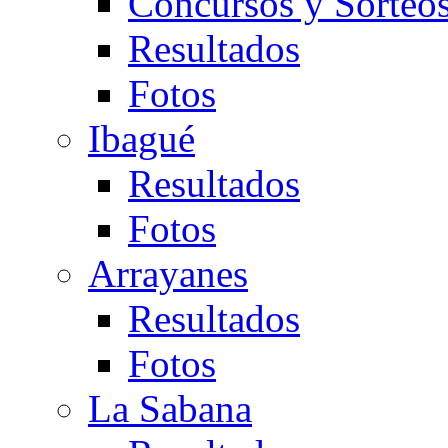
Concursos y Sorteo
Resultados
Fotos
Ibagué
Resultados
Fotos
Arrayanes
Resultados
Fotos
La Sabana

++++++++

= WHAT IS BEING ASKED =
The records above are to be duplicated exactly, pictures left out.

= EXERCISE RESPONSE =
Concursos y Sorteo
Resultados
Fotos
Ibagué
Resultados
Fotos
Arrayanes
Resultados
Fotos
La Sabana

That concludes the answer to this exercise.